Hydrogen sulfide ameliorates learning memory impairment in APP/PS1 transgenic mice: A novel mechanism mediated by the activation of Nrf2

Abstract

Beta-amyloid (Aβ) plaques and oxidative stress are associated with the pathogenesis of Alzheimer's disease (AD). Hydrogen sulfide (H₂S) has been recognized as a cytoprotectant, which improves learning memory impairment and exerts antioxidant effects in neurodegenerative disorders, including AD. The experiment was projected to explore the effects of H₂S on cognitive deficits, Aβ levels and possible antioxidant mechanisms.
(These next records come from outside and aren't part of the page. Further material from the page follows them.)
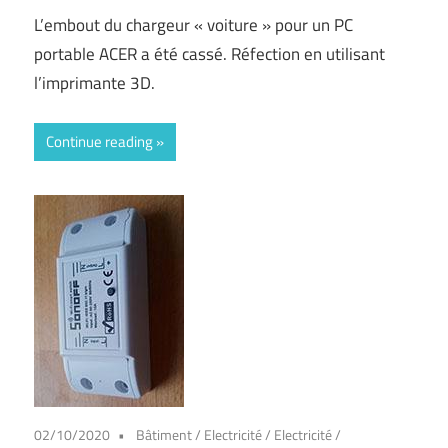
L’embout du chargeur « voiture » pour un PC
portable ACER a été cassé. Réfection en utilisant
l’imprimante 3D.
Continue reading
02/10/2020
Bâtiment
/
Electricité
/
Electricité
/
Here, APP/PS1 transgenic mice were injected sodium hydrosulfide (NaHS, a H₂S donor, 2.8mg/kg) once a day for three months. It was found that APP/PS1 transgenic mice exhibited cognitive deficits and a large number of senile plaques, along with neurons decrease and Aβ increase. However, intraperitoneal (i.p.) injection of NaHS improved learning memory deficits, decreased the number of senile plaques, Aβ_1-40 and Aβ_1-42 levels, suppressed neurons loss, together with up-regulated the levels of cystathionine-β-synthase (CBS) and 3-mercaptopyruvate-sulfurtransferase (3MST). Furthermore, the protein levels of beta-amyloid precursor (APP) and beta-secretase 1 (BACE1) were dramatically restrained after administration of H₂S. In addition, H₂S exerted antioxidant effects via up-regulation nuclear factor erythroid-2-related factor 2 (Nrf2), heme oxygenase-1(HO-1) and glutathione S-transferase (GST). Taken together, these findings suggest that H₂S ameliorates learning memory impairment, decreases the number of senile plaques in APP/PS1 mice possibly through inhibition of Aβ production and activation of Nrf2/antioxidant response element (ARE) pathway.

Keywords: Alzheimer's disease; Amyloid beta; Hydrogen sulfide; Nuclear factor erythroid-2-related factor 2; Oxidative stress.